We’ll start with Luke Littler. Yes, I know he’s a darts player/prodigy but he’s been rather hard to ignore lately. I’m not going to get into whether becoming world darts champion at 17, which is what Littler did at Ally Pally some 10 days ago, is a more remarkable achievement or not than Tiger Woods winning his first major championship, the 1997 Masters, aged 21. But, at least in some quarters, the two sports are being spoken of in the same breath.
In a post-Littler win interview with the Sunday Times, Barry Hearn, the founder of Matchroom Sports, which runs the darts, noted: “Tiger was playing golf at 2. Littler has been playing darts since birth, it seems like.” The Sky audience for Littler’s final against Michael van Gerwen was higher than for any non-football broadcast over the previous year, including Formula 1. And golf.
Hearn made it clear. “The target is golf.” He said: “If darts can reach every corner of the world, which it will do in the next five years, it will be a massive participation sport and easily do more numbers than golf. Its viewing figures already slaughter golf but sometimes things are valued on perception. Why does a sponsor pay £10 million for a golf event and £1 million for a darts tournament when the numbers are so clearly stacked in our favour? We are changing that perception. It takes time [but] we are the working man’s golf.”

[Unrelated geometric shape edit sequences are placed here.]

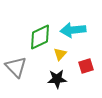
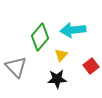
green diamond: rotated 24 degrees counterclockwise
yellow triangle: moved 1 px right, 1 px down
red square: moved 5 px right; rotated 21 degrees counterclockwise
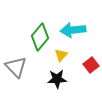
red square: moved 1 px up
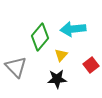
cyan arrow: moved 1 px up
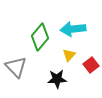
yellow triangle: moved 8 px right
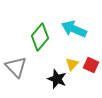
cyan arrow: moved 1 px right; rotated 30 degrees clockwise
yellow triangle: moved 3 px right, 9 px down
red square: rotated 28 degrees counterclockwise
black star: rotated 24 degrees clockwise
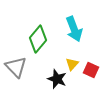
cyan arrow: rotated 135 degrees counterclockwise
green diamond: moved 2 px left, 2 px down
red square: moved 5 px down
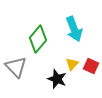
red square: moved 4 px up
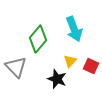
yellow triangle: moved 2 px left, 3 px up
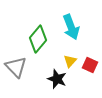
cyan arrow: moved 3 px left, 2 px up
red square: moved 1 px left, 1 px up
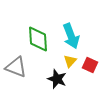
cyan arrow: moved 9 px down
green diamond: rotated 44 degrees counterclockwise
gray triangle: rotated 25 degrees counterclockwise
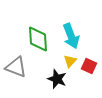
red square: moved 1 px left, 1 px down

Obviously, ‘working’ people play golf, too, but one has to concede the entry-level cost for taking up golf is comparatively high. On the other hand, one could newly acquire three darts, some spare flights and a dartboard for under 50 quid. And from a television perspective, the contrast is marked. Golf is played out over say 180 acres and costs a fortune to produce. Darts takes place in one room, where the only extraneous stipulation seems to be the supply of beer.
Which leads us on to the indoor-simulator world of Tomorrow’s Golf League (TGL), which debuted in Florida last Tuesday evening. It has a prize pot of nearly £17 million, pretty paltry by professional golf standards but one should remember that Littler won ‘just’ £500,000 for lifting the most important trophy in his sport, about a fifth what Xander Schauffele received for winning the Open at Troon last summer.

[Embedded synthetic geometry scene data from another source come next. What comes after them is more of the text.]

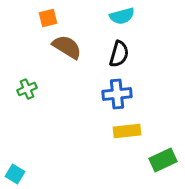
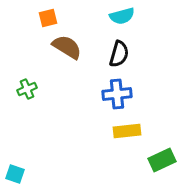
green rectangle: moved 1 px left
cyan square: rotated 12 degrees counterclockwise
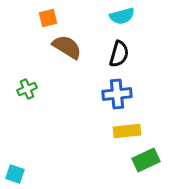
green rectangle: moved 16 px left
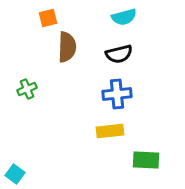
cyan semicircle: moved 2 px right, 1 px down
brown semicircle: rotated 60 degrees clockwise
black semicircle: rotated 60 degrees clockwise
yellow rectangle: moved 17 px left
green rectangle: rotated 28 degrees clockwise
cyan square: rotated 18 degrees clockwise
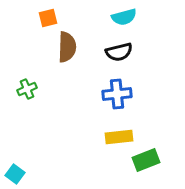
black semicircle: moved 2 px up
yellow rectangle: moved 9 px right, 6 px down
green rectangle: rotated 24 degrees counterclockwise
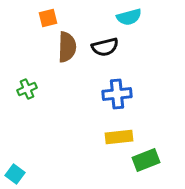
cyan semicircle: moved 5 px right
black semicircle: moved 14 px left, 5 px up
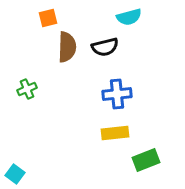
yellow rectangle: moved 4 px left, 4 px up
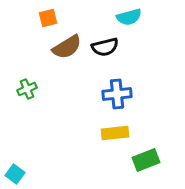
brown semicircle: rotated 56 degrees clockwise
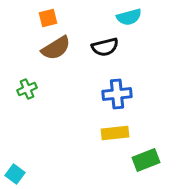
brown semicircle: moved 11 px left, 1 px down
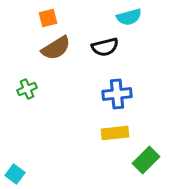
green rectangle: rotated 24 degrees counterclockwise
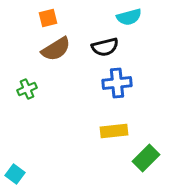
brown semicircle: moved 1 px down
blue cross: moved 11 px up
yellow rectangle: moved 1 px left, 2 px up
green rectangle: moved 2 px up
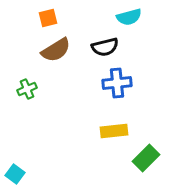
brown semicircle: moved 1 px down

That is doubtless part of Barry Hearn’s food for thought. It was therefore quite funny to hear the TGL golfers announced to the fans as if they were ‘darters’ – “Shaaaaaaaane Lowry”. (Having been on the winning team – The Bay Golf Club, since you asked – Lowry had the best line: “I’m going to be the Scottie Scheffler of indoor golf!”) In this format Tiger Woods should be able to be a genuine competitor; he essentially won’t need to walk. After his multiple injuries and recent 49th birthday, that’s a break he could do with. TGL may or may not save golf (from what?) but it looks, short-term at least, likely to do that for Woods as a player. “I’m part of the playing process,” he said. “I haven’t been part of the playing process in a while.”
Like darts, TGL effectively takes place in one enormous room. As for Luke Littler, as of January 21 he will legally be able to drink rather than merely fling one of those ubiquitous beers.